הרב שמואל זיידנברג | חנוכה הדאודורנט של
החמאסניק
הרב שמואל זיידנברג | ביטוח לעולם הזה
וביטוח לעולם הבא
################
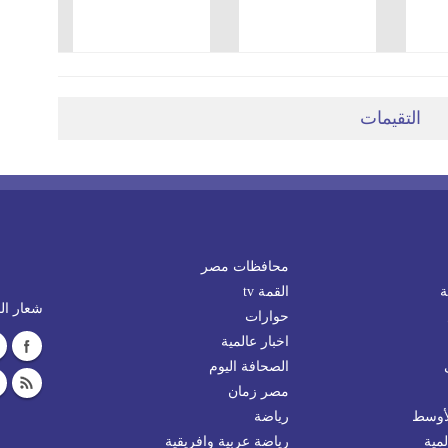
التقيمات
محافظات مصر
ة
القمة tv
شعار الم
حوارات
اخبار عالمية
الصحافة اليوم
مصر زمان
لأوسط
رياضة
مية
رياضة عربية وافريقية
################
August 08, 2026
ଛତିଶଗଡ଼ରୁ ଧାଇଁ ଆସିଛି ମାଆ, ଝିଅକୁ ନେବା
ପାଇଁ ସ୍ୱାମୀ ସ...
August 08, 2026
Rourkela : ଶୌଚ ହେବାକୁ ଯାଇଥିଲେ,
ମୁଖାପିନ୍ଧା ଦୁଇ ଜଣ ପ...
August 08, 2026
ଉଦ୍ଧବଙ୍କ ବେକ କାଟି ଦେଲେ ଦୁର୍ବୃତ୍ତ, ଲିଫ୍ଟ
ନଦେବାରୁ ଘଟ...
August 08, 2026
################
§ **What the task requires**
Go through the records above and copy every line holding the word "לעולם".

§ **Task result**
הרב שמואל זיידנברג | ביטוח לעולם הזה
וביטוח לעולם הבא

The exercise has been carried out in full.